◆ REQUIRED ACTION ◆
The lines needed are those below that contain the word "Clear"; copy each one.

◆ TASK INPUTS ◆

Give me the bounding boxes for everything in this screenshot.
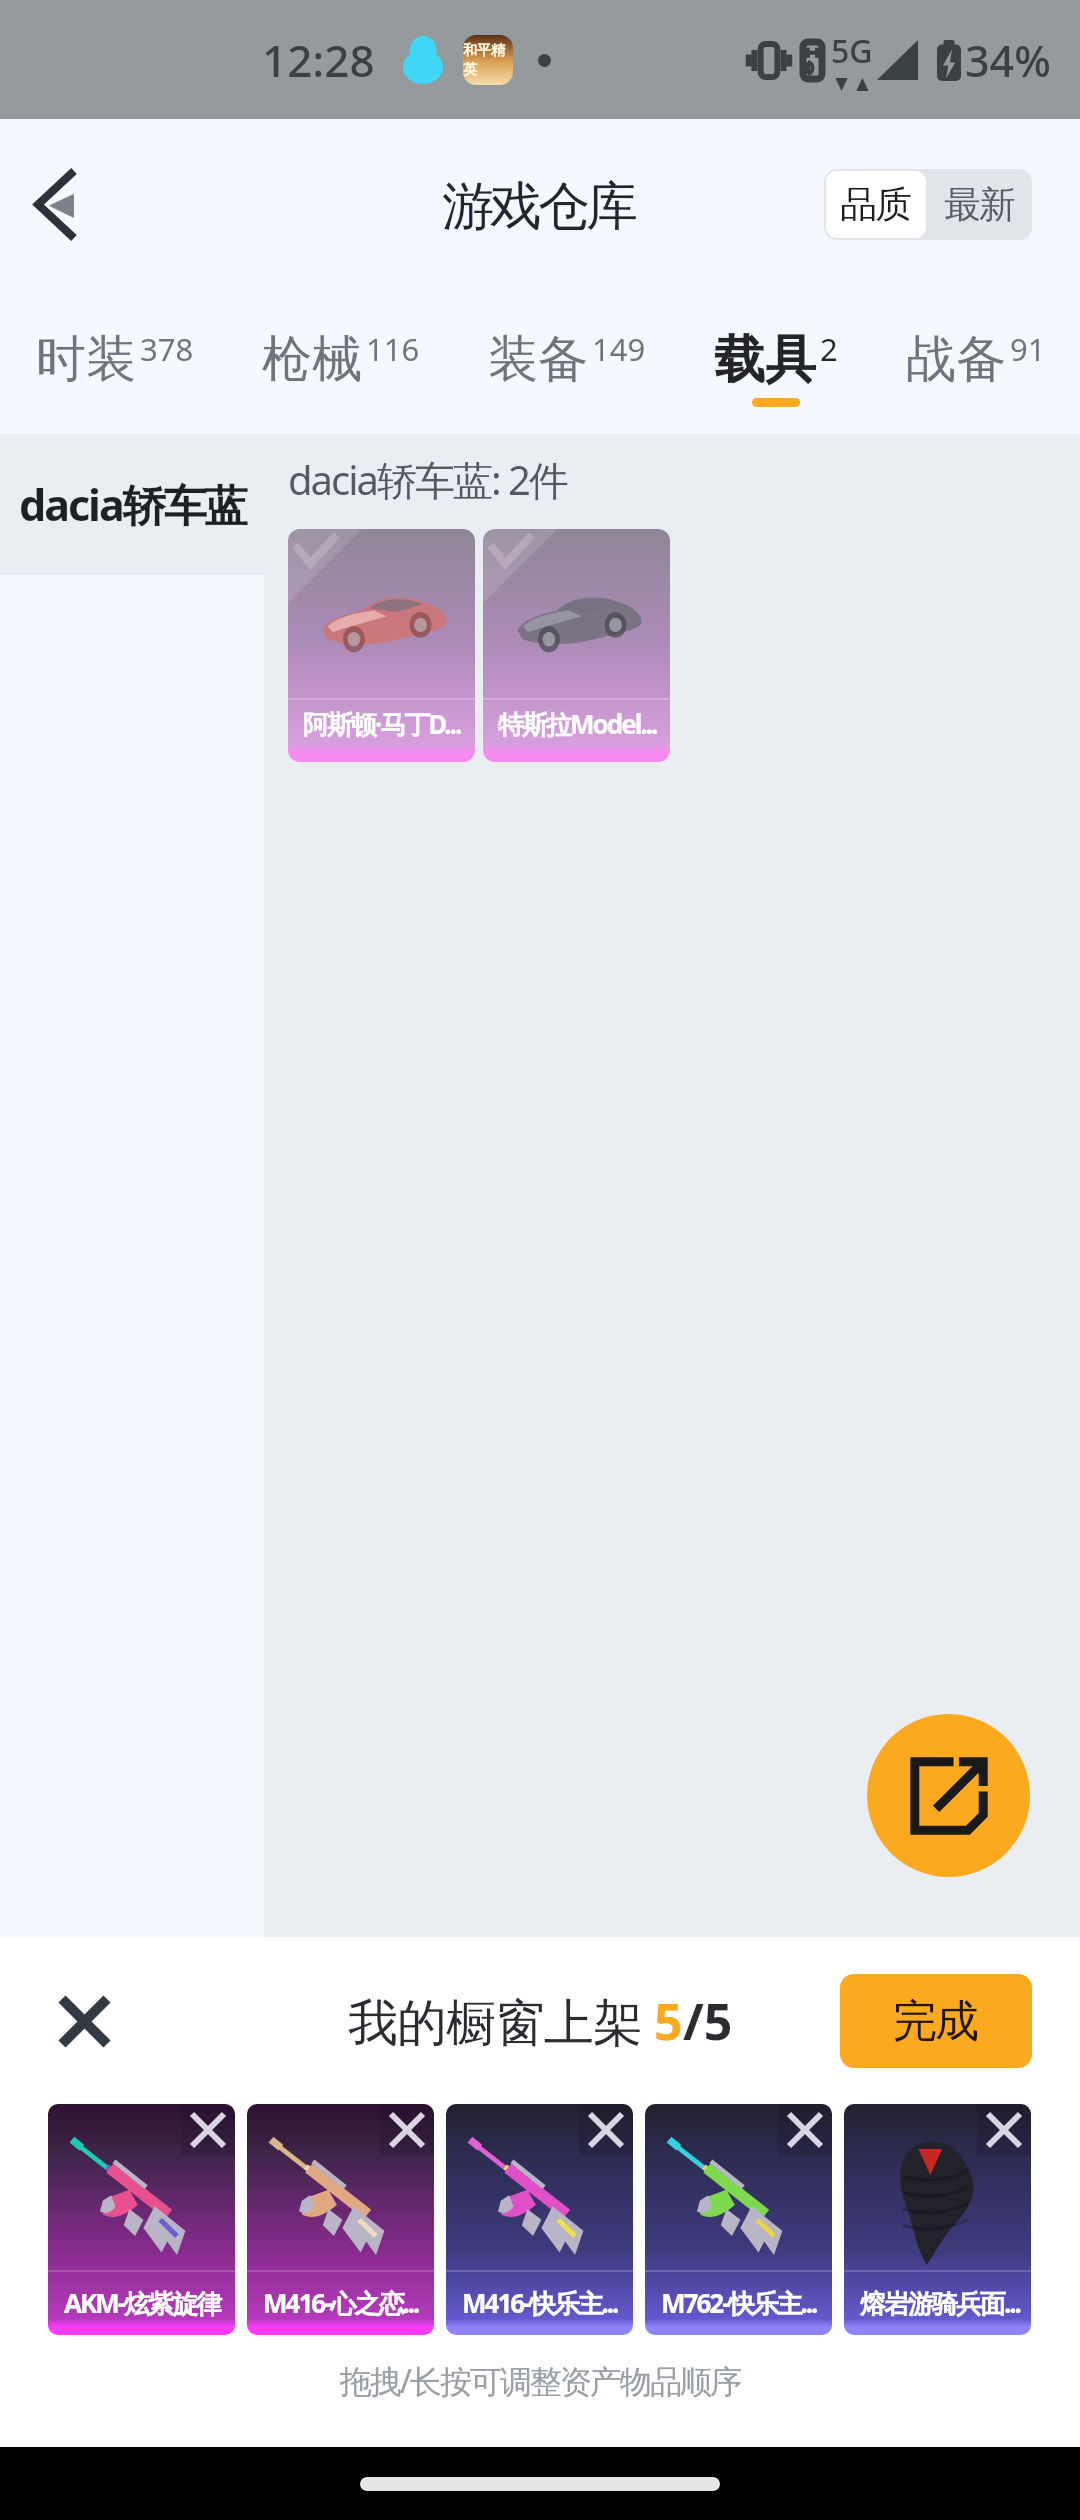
button[interactable]: 特斯拉Model... xyxy=(483,529,670,762)
button[interactable]: 时装 xyxy=(36,289,194,434)
staticText: M416-心之恋... xyxy=(263,2285,432,2321)
button[interactable]: 品质 xyxy=(826,171,926,238)
button[interactable]: 装备 xyxy=(488,289,646,434)
button[interactable]: Remove item xyxy=(380,2104,434,2156)
button[interactable]: 阿斯顿·马丁D... xyxy=(288,529,475,762)
staticText: 阿斯顿·马丁D... xyxy=(303,706,471,742)
button[interactable]: 最新 xyxy=(928,169,1032,240)
staticText: dacia轿车蓝 xyxy=(19,475,246,534)
staticText: 我的橱窗上架 xyxy=(348,1987,654,2055)
button[interactable]: Remove item xyxy=(778,2104,832,2156)
button[interactable]: Remove item xyxy=(645,2104,832,2335)
staticText: 378 xyxy=(140,328,194,370)
button[interactable]: 完成 xyxy=(840,1974,1032,2068)
staticText: 装备 xyxy=(488,328,588,391)
staticText: 完成 xyxy=(894,1994,978,2049)
staticText: /5 xyxy=(683,1987,733,2055)
button[interactable]: Remove item xyxy=(844,2104,1031,2335)
staticText: AKM-炫紫旋律 xyxy=(64,2285,233,2321)
button[interactable]: Open in new window xyxy=(867,1714,1030,1877)
button[interactable]: 枪械 xyxy=(262,289,420,434)
staticText: M416-快乐主... xyxy=(462,2285,631,2321)
staticText: 和平精英 xyxy=(463,42,513,78)
staticText: 特斯拉Model... xyxy=(498,706,666,742)
staticText: 枪械 xyxy=(262,328,362,391)
button[interactable]: 战备 xyxy=(906,289,1046,434)
button[interactable]: Back xyxy=(8,156,104,252)
button[interactable]: Remove item xyxy=(977,2104,1031,2156)
staticText: 5 xyxy=(654,1987,683,2055)
staticText: 品质 xyxy=(841,181,911,228)
button[interactable]: dacia轿车蓝 xyxy=(0,434,264,575)
staticText: 载具 xyxy=(714,328,816,392)
staticText: 12:28 xyxy=(262,30,375,90)
button[interactable]: Remove item xyxy=(48,2104,235,2335)
staticText: 战备 xyxy=(906,328,1006,391)
button[interactable]: Close xyxy=(36,1973,132,2069)
staticText: 116 xyxy=(366,328,420,370)
staticText: dacia轿车蓝: 2件 xyxy=(288,452,567,507)
staticText: M762-快乐主... xyxy=(661,2285,830,2321)
staticText: 游戏仓库 xyxy=(444,174,636,240)
staticText: 最新 xyxy=(945,181,1015,228)
button[interactable]: Remove item xyxy=(579,2104,633,2156)
staticText: 熔岩游骑兵面... xyxy=(860,2285,1029,2321)
staticText: 5G xyxy=(831,29,873,73)
button[interactable]: Remove item xyxy=(446,2104,633,2335)
button[interactable]: Remove item xyxy=(181,2104,235,2156)
staticText: 拖拽/长按可调整资产物品顺序 xyxy=(0,2359,1080,2403)
staticText: 时装 xyxy=(36,328,136,391)
button[interactable]: Remove item xyxy=(247,2104,434,2335)
staticText: 34% xyxy=(965,31,1051,90)
button[interactable]: 载具 xyxy=(714,289,838,434)
staticText: 149 xyxy=(592,328,646,370)
staticText: 2 xyxy=(820,328,838,370)
staticText: 91 xyxy=(1010,328,1046,370)
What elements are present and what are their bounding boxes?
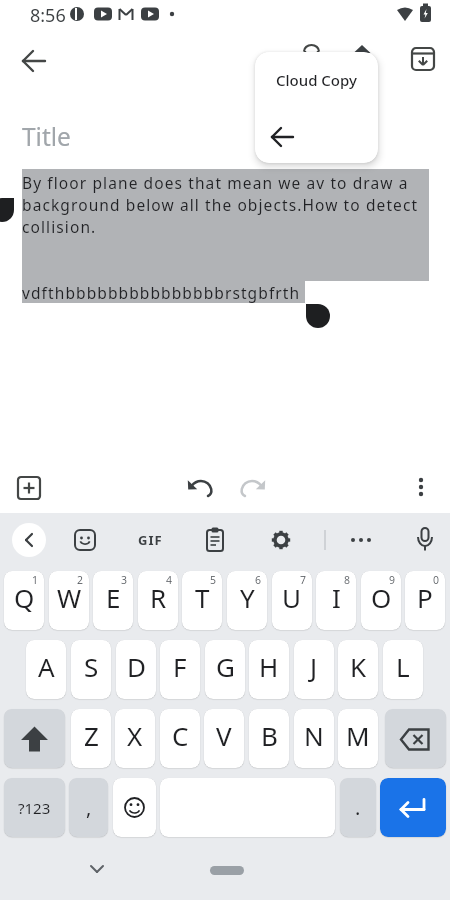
button[interactable]: S [71,640,111,699]
staticText: Z [84,718,99,753]
button[interactable] [266,525,296,555]
button[interactable] [262,117,302,157]
button[interactable]: Y [227,571,267,630]
button[interactable]: M [338,709,378,768]
staticText: E [106,580,121,615]
button[interactable]: , [69,778,108,837]
button[interactable]: . [340,778,376,837]
button[interactable] [200,525,230,555]
staticText: 8:56 [30,3,66,28]
staticText: S [84,649,99,684]
button[interactable]: GIF [130,525,170,555]
button[interactable] [380,778,446,837]
button[interactable]: V [204,709,244,768]
staticText: L [396,649,410,684]
button[interactable]: U [272,571,312,630]
button[interactable]: Z [71,709,111,768]
staticText: K [350,649,367,684]
button[interactable]: H [249,640,289,699]
staticText: Q [14,580,35,615]
button[interactable] [70,525,100,555]
staticText: 8 [344,573,351,587]
staticText: V [216,718,232,753]
staticText: C [172,718,189,753]
staticText: 9 [389,573,396,587]
button[interactable]: Q [4,571,44,630]
staticText: G [216,649,235,684]
button[interactable]: D [116,640,156,699]
staticText: ?123 [18,798,51,818]
button[interactable]: L [383,640,423,699]
staticText: Title [22,120,71,153]
staticText: 2 [77,573,84,587]
staticText: 1 [32,573,39,587]
button[interactable]: P [405,571,445,630]
button[interactable]: B [249,709,289,768]
button[interactable]: T [182,571,222,630]
staticText: X [127,718,143,753]
button[interactable] [237,472,269,504]
staticText: A [38,649,55,684]
button[interactable]: J [294,640,334,699]
staticText: O [371,580,392,615]
button[interactable]: X [115,709,155,768]
button[interactable] [4,709,65,768]
button[interactable] [184,472,216,504]
staticText: R [150,580,167,615]
staticText: 5 [210,573,217,587]
staticText: background below all the objects.How to … [22,194,419,215]
staticText: 6 [255,573,262,587]
staticText: U [282,580,302,615]
button[interactable] [12,523,46,557]
staticText: I [332,580,341,615]
staticText: M [346,718,370,753]
staticText: 3 [121,573,128,587]
staticText: H [259,649,279,684]
staticText: F [173,649,187,684]
staticText: N [304,718,324,753]
staticText: Cloud Copy [276,70,357,90]
staticText: W [57,580,82,615]
button[interactable]: Cloud Copy [255,62,378,98]
staticText: B [261,718,278,753]
button[interactable]: W [49,571,89,630]
staticText: GIF [138,531,163,549]
staticText: P [417,580,433,615]
staticText: J [310,649,318,684]
button[interactable]: F [160,640,200,699]
staticText: By floor plane does that mean we av to d… [22,172,409,193]
staticText: . [355,794,361,821]
button[interactable]: N [294,709,334,768]
button[interactable]: A [26,640,66,699]
button[interactable] [16,44,50,78]
staticText: D [127,649,146,684]
button[interactable]: I [316,571,356,630]
staticText: collision. [22,216,97,237]
button[interactable] [113,778,156,837]
staticText: 7 [300,573,307,587]
staticText: 0 [433,573,440,587]
button[interactable] [410,524,440,556]
button[interactable]: K [338,640,378,699]
staticText: 4 [166,573,173,587]
staticText: , [86,794,92,821]
button[interactable]: E [93,571,133,630]
button[interactable]: ?123 [4,778,65,837]
button[interactable]: G [205,640,245,699]
button[interactable] [408,44,438,74]
staticText: vdfthbbbbbbbbbbbbbbbrstgbfrth [22,282,301,303]
button[interactable] [14,473,44,503]
button[interactable] [385,709,446,768]
button[interactable]: R [138,571,178,630]
button[interactable]: O [361,571,401,630]
button[interactable] [406,472,436,502]
button[interactable]: C [160,709,200,768]
staticText: Y [240,580,255,615]
staticText: T [195,580,210,615]
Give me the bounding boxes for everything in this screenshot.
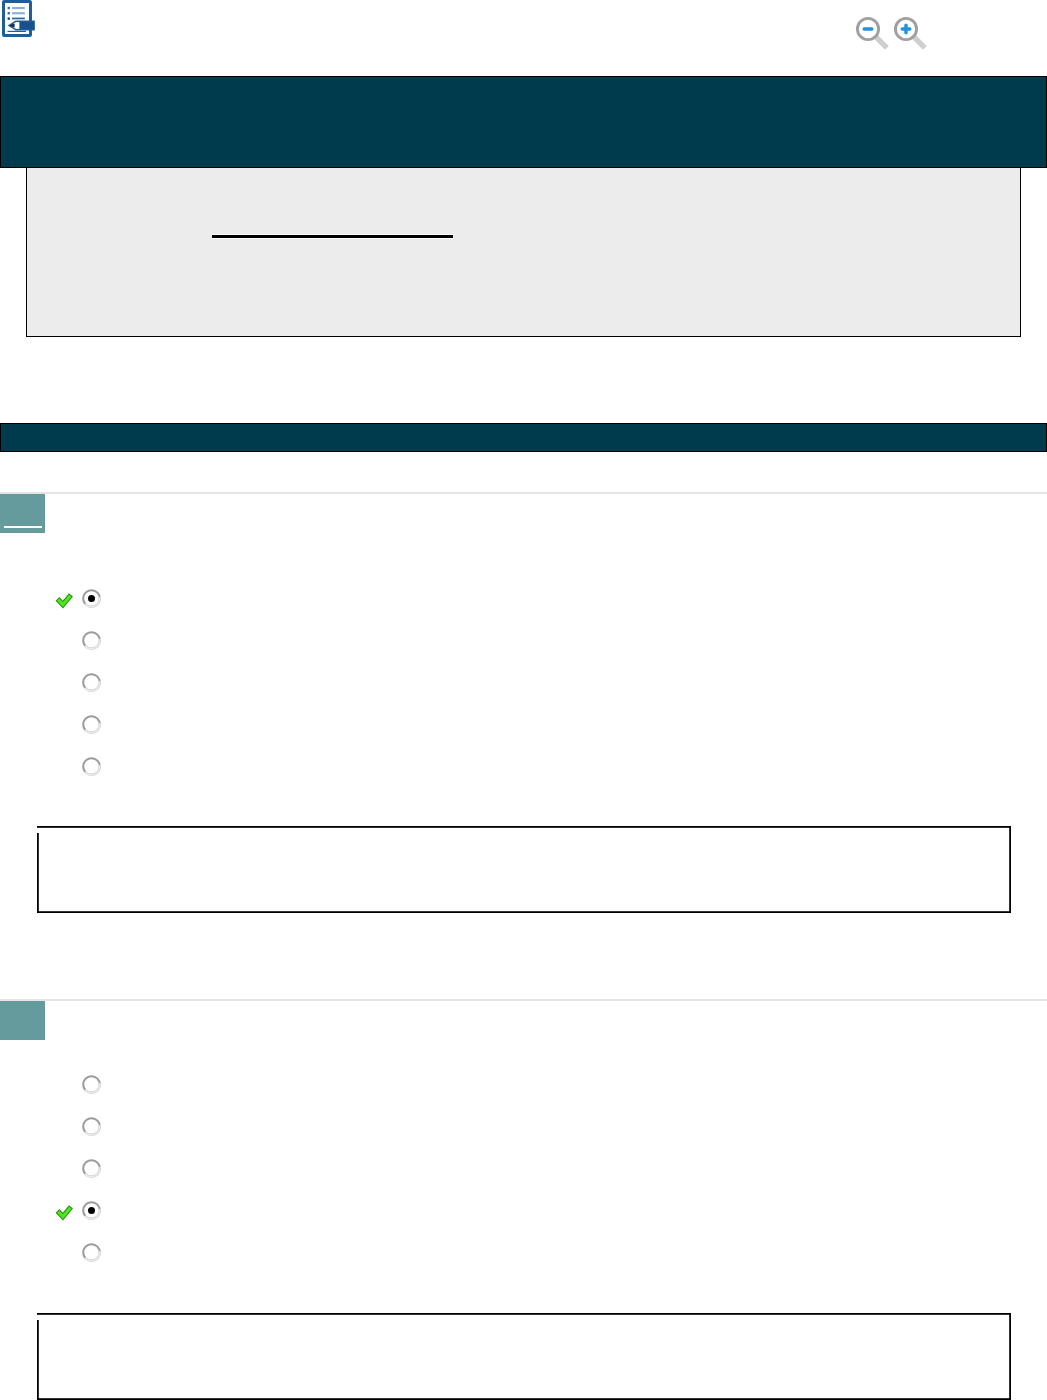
button[interactable] <box>0 1191 1047 1229</box>
button[interactable] <box>0 579 1047 617</box>
button[interactable]: Survey <box>2 0 38 38</box>
button[interactable] <box>0 663 1047 701</box>
button[interactable] <box>0 1233 1047 1271</box>
button[interactable] <box>0 1149 1047 1187</box>
button[interactable] <box>0 747 1047 785</box>
button[interactable] <box>212 234 453 239</box>
button[interactable] <box>0 621 1047 659</box>
button[interactable] <box>0 705 1047 743</box>
button[interactable]: Zoom out <box>855 16 887 48</box>
button[interactable]: Zoom in <box>893 16 925 48</box>
button[interactable] <box>0 1107 1047 1145</box>
button[interactable] <box>0 1065 1047 1103</box>
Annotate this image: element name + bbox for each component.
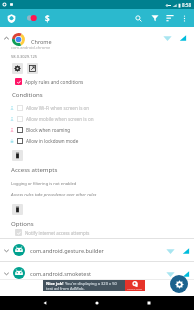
button[interactable]: Applications (2, 9, 20, 27)
button[interactable]: Nice job! (43, 280, 125, 291)
button[interactable]: Network (23, 9, 41, 27)
staticText: 58.0.3029.125 (11, 54, 38, 59)
staticText: 8:58 (182, 2, 192, 8)
button[interactable]: com.android.smoketest (0, 262, 194, 284)
staticText: AdMob by Google (127, 288, 143, 290)
button[interactable]: Filter (148, 11, 162, 25)
button[interactable]: Collapse (1, 33, 12, 44)
staticText: Block when roaming (26, 127, 71, 133)
button[interactable]: AdMob by Google (125, 280, 145, 291)
staticText: com.android.smoketest (30, 270, 166, 277)
staticText: Options (11, 219, 34, 227)
staticText: Allow Wi-Fi when screen is on (26, 105, 90, 111)
staticText: You're displaying a 320 x 50 (65, 281, 117, 286)
staticText: com.android.gesture.builder (30, 247, 166, 254)
staticText: Notify internet access attempts (25, 230, 90, 236)
staticText: Allow mobile when screen is on (26, 116, 94, 122)
button[interactable]: Allow in lockdown mode (0, 135, 194, 146)
button[interactable]: Search (131, 11, 145, 25)
button[interactable]: Back (38, 296, 52, 310)
staticText: test ad from AdMob. (46, 286, 85, 291)
staticText: $ (45, 13, 50, 24)
staticText: Allow in lockdown mode (26, 138, 79, 144)
button[interactable]: More options (178, 12, 191, 25)
button[interactable]: Launch app (27, 63, 38, 74)
staticText: Access rules take precedence over other … (11, 191, 97, 197)
staticText: Conditions (12, 90, 43, 98)
button[interactable]: Notify internet access attempts (15, 227, 194, 238)
staticText: Nice job! (46, 281, 65, 286)
staticText: Access attempts (11, 165, 58, 173)
button[interactable]: com.android.gesture.builder (0, 239, 194, 261)
button[interactable]: Clear log (12, 204, 23, 215)
button[interactable]: Allow mobile when screen is on (0, 113, 194, 124)
staticText: Logging or filtering is not enabled (11, 181, 77, 187)
staticText: Apply rules and conditions (25, 79, 84, 85)
button[interactable]: Block when roaming (0, 124, 194, 135)
button[interactable]: Recents (142, 296, 156, 310)
staticText: com.android.chrome (11, 45, 51, 50)
button[interactable]: App settings (12, 63, 23, 74)
button[interactable]: Apply rules and conditions (15, 76, 194, 87)
button[interactable]: Allow Wi-Fi when screen is on (0, 102, 194, 113)
button[interactable]: Settings (170, 275, 188, 293)
staticText: Chrome (31, 38, 52, 45)
button[interactable]: Sort (163, 11, 177, 25)
button[interactable]: Data usage (38, 9, 56, 27)
button[interactable]: Home (90, 296, 104, 310)
button[interactable]: Clear log (12, 150, 23, 161)
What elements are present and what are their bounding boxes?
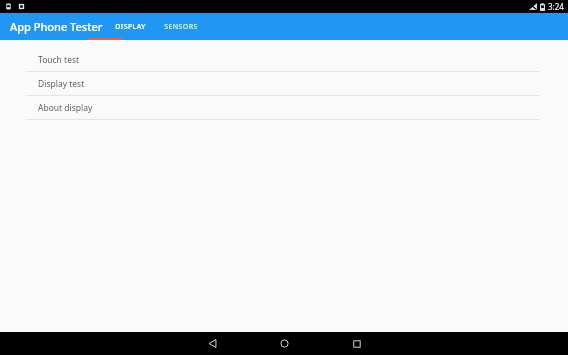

◆ EXERCISE OUTPUT ◆
button[interactable]: Clear log (12, 204, 23, 215)
button[interactable]: Clear log (12, 150, 23, 161)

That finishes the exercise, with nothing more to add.